In his report, which formed the basis of the anti-rape law enacted after the New Delhi gang-rape, Justice JS Verma declined to lower the age of juveniles who had committed heinous crimes.

India’s rape crisis

“We cannot hold the child responsible for a crime before first providing to him/her the basic rights given to him by the Indian Constitution,” he wrote.

Kumari, the juvenile justice expert, pointed out that the Delhi gang-rape culprit had been wandering on his own for six years without any family support or supervision, fending for himself.

“Think of your own child, if he runs away from home, six years he is on the road, anything can happen to him,” she said. “He can turn into just anything.”

Still the public in India has mostly sympathised with the parents of the victim, who have publicly expressed their anguish at the sentence of only three years.

But Kumari said that under the juvenile justice system, the state was a parent to both the victim of rape and the offender. If prosecuted like an adult, she said that someone like the New Delhi gang-rape culprit would leave jail at the age of 37 without any skills.

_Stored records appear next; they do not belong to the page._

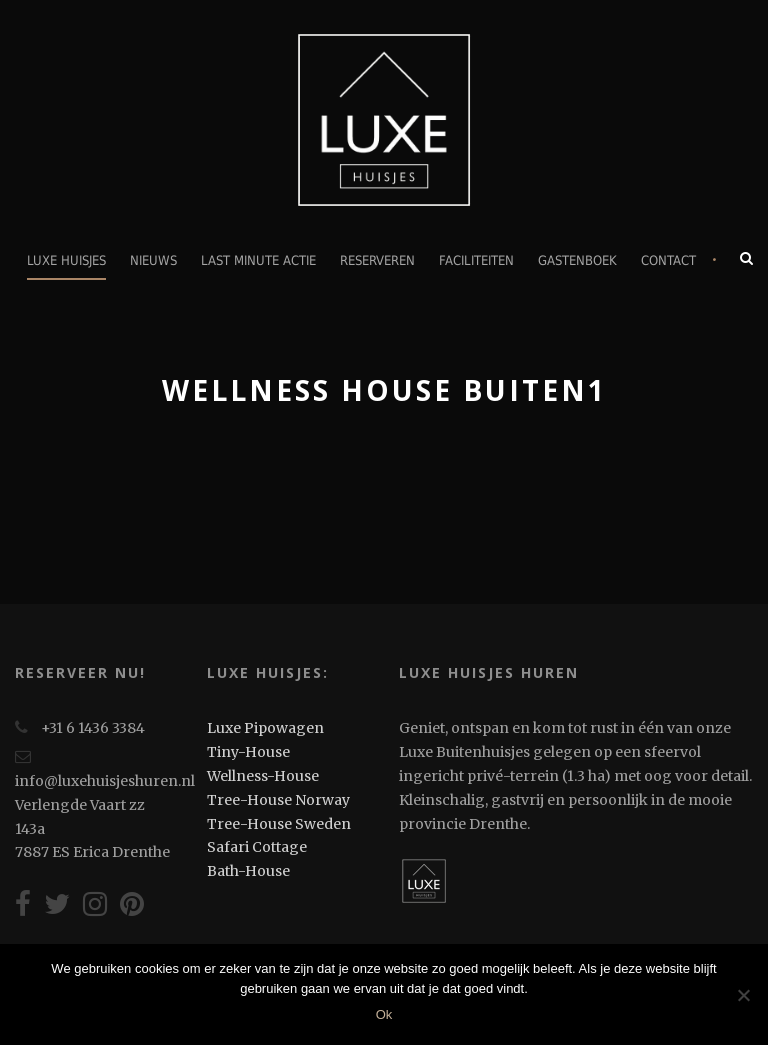  Describe the element at coordinates (153, 260) in the screenshot. I see `Nieuws` at that location.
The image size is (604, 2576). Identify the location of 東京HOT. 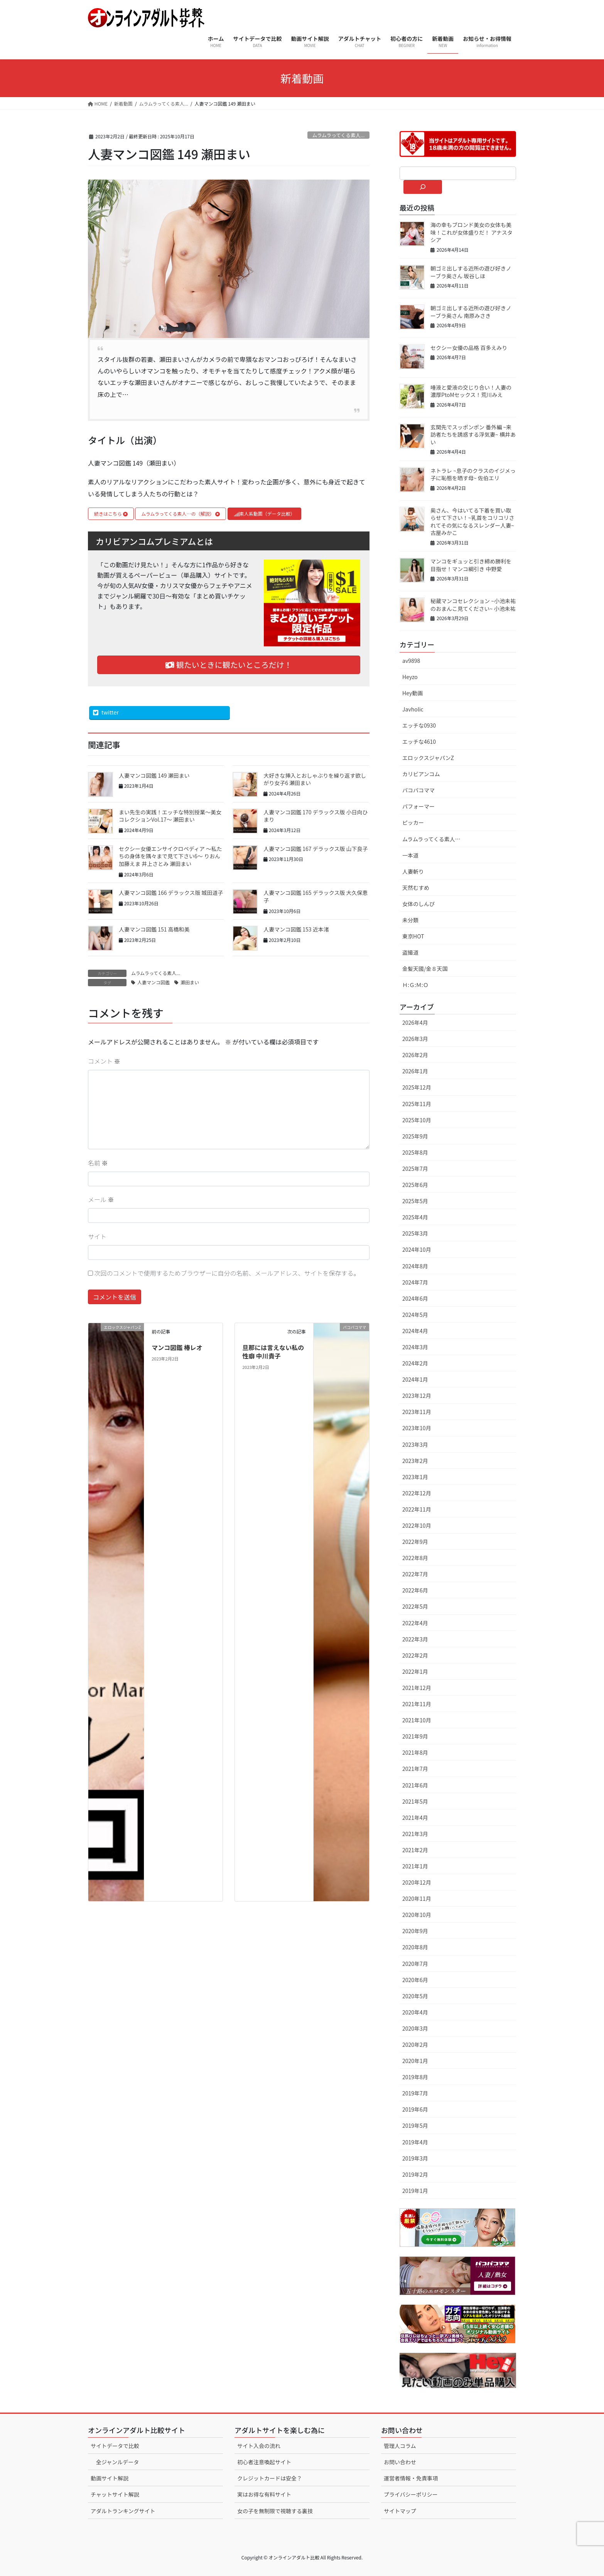 (413, 936). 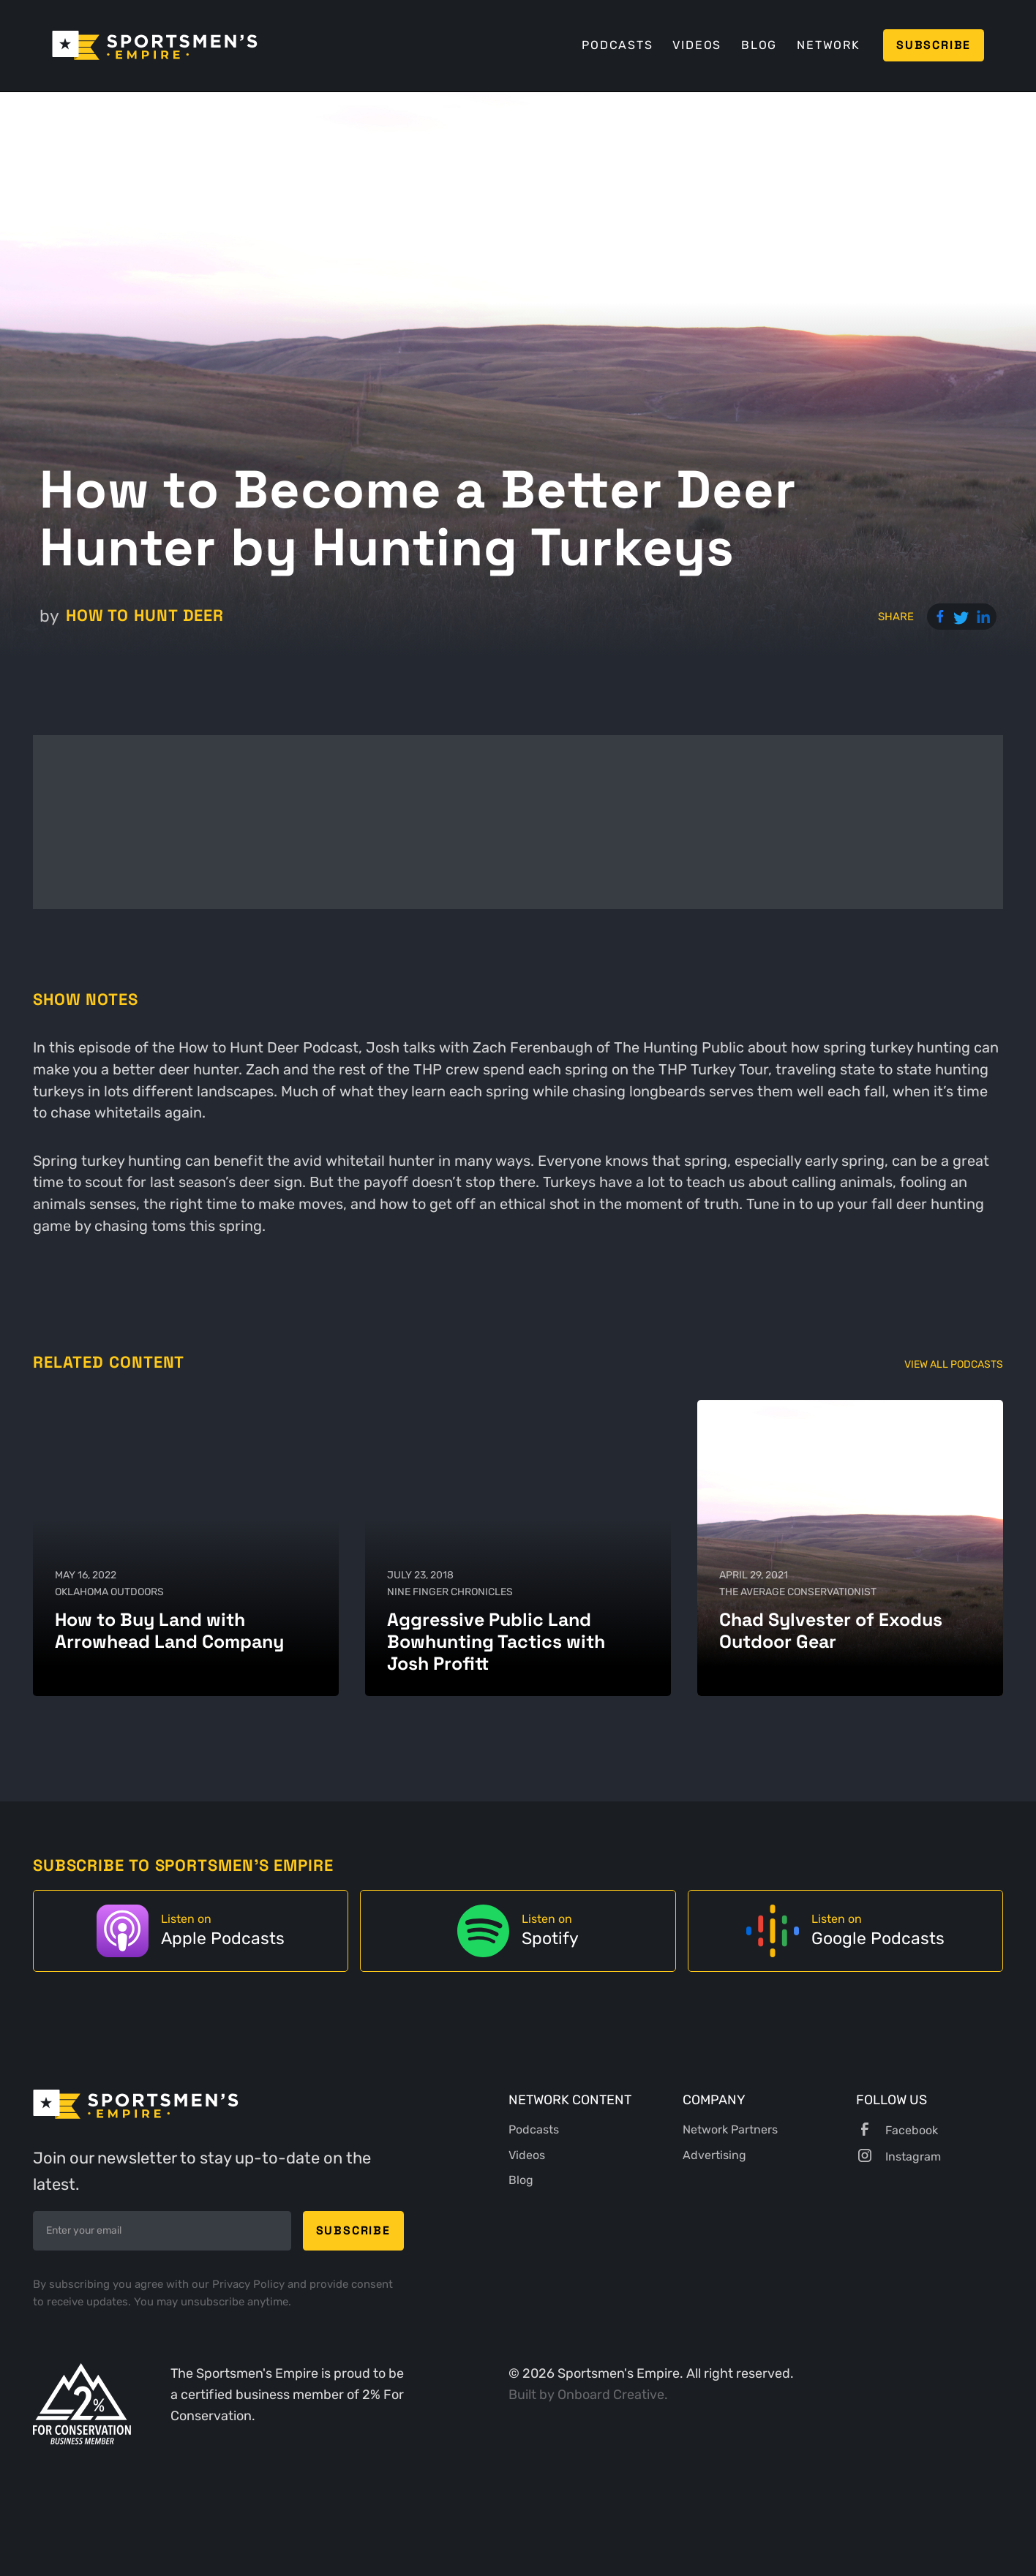  What do you see at coordinates (730, 2129) in the screenshot?
I see `Network Partners` at bounding box center [730, 2129].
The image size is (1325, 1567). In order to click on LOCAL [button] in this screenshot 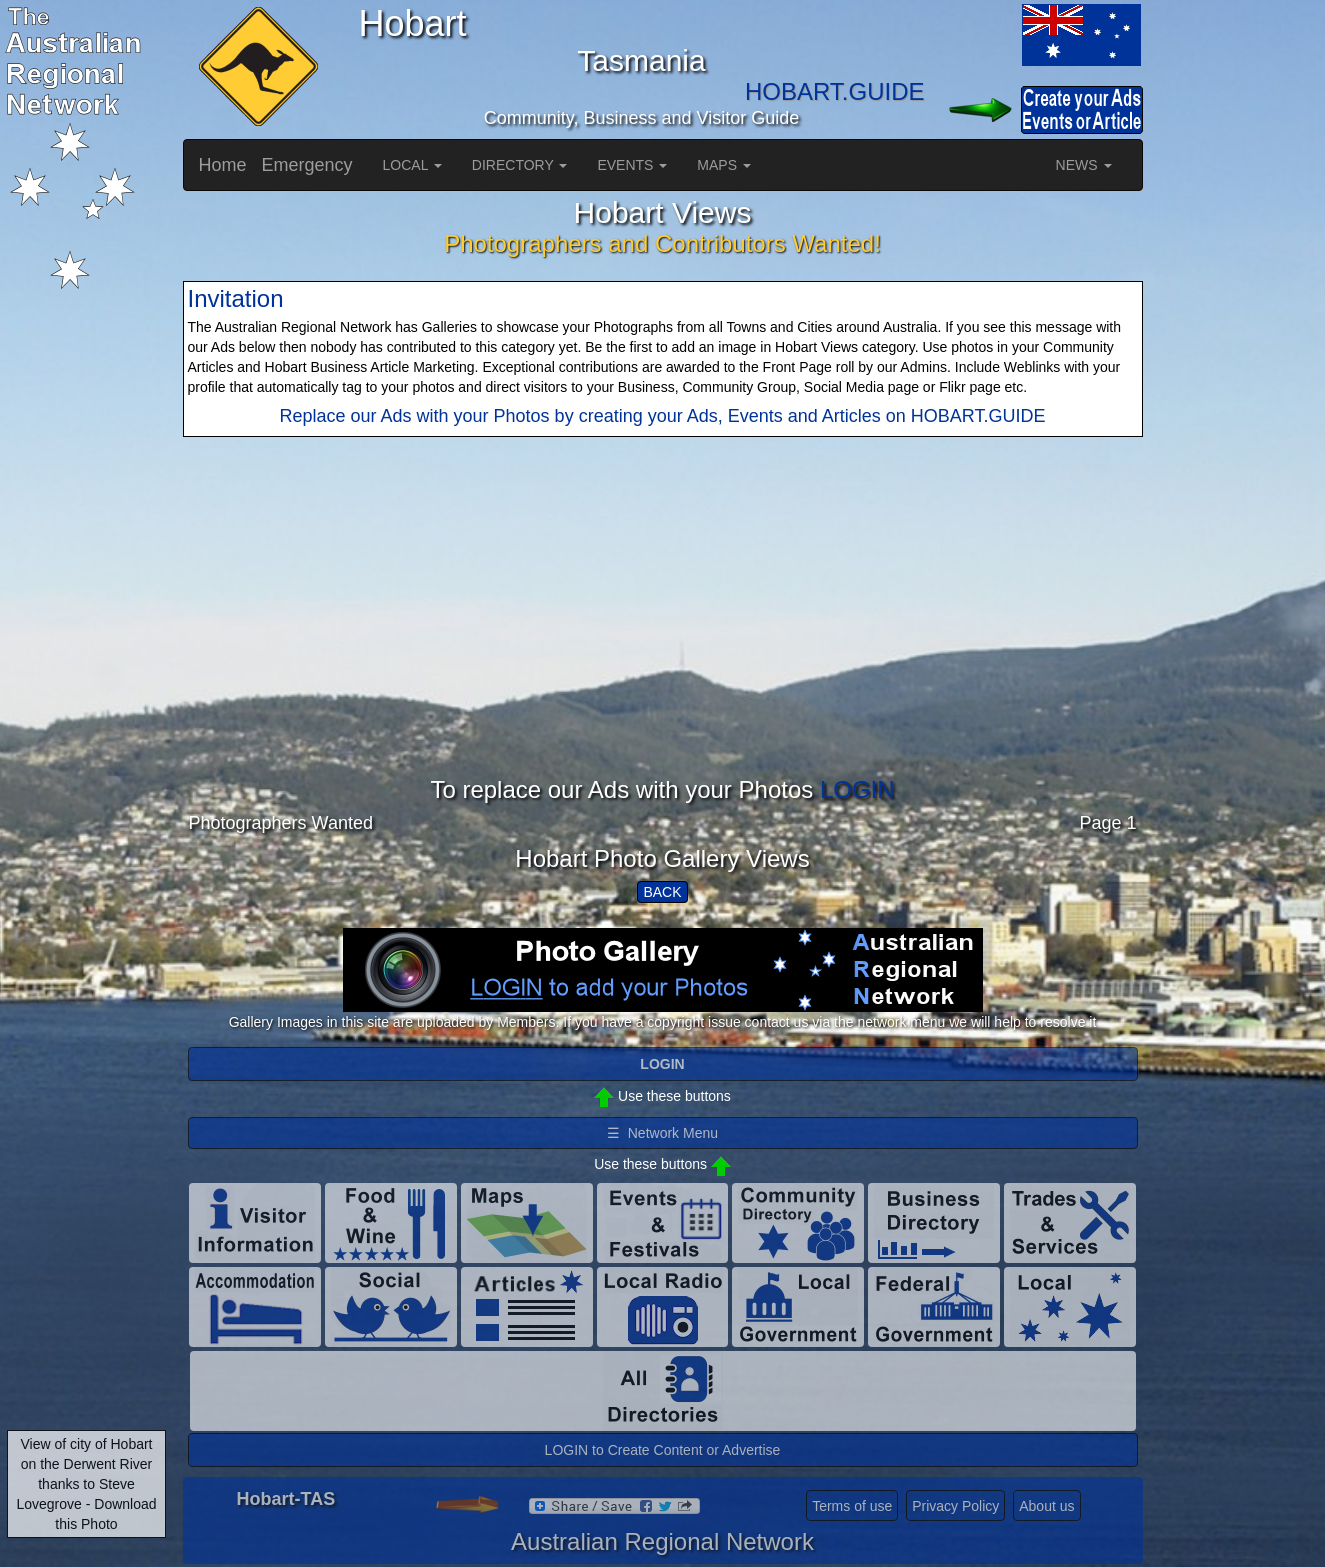 , I will do `click(412, 165)`.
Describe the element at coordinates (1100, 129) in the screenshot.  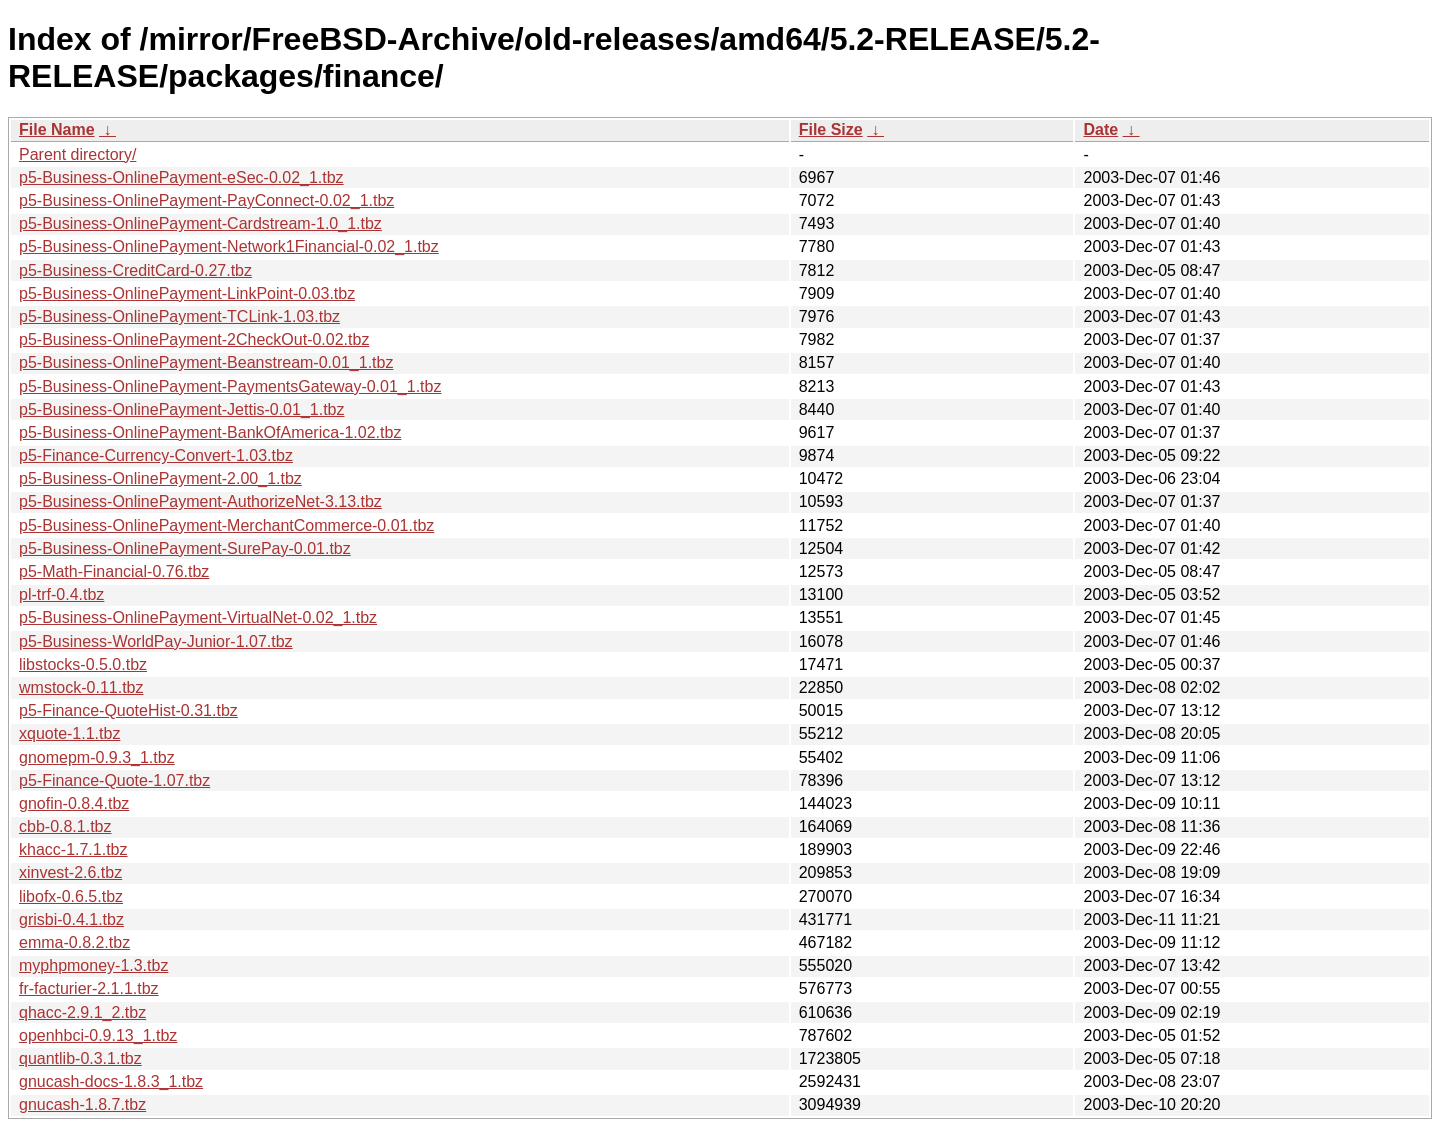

“What are the prospects of his reformation, getting a good job and not being a threat to society,” she said. “So yes, emotionally we did respond to a serious crime by sending him to 20 years but what happens after 20 years?”

Activists also warned against pitting women rights against child rights in the ongoing struggle to combat sexual crimes. Grover, the lawyer, said that neither handing down the death penalty nor punishing juveniles like adults would make Indian women feel safe.

“Let not either the brute majority of parliament or simply anger and rage determine law reform,” she said.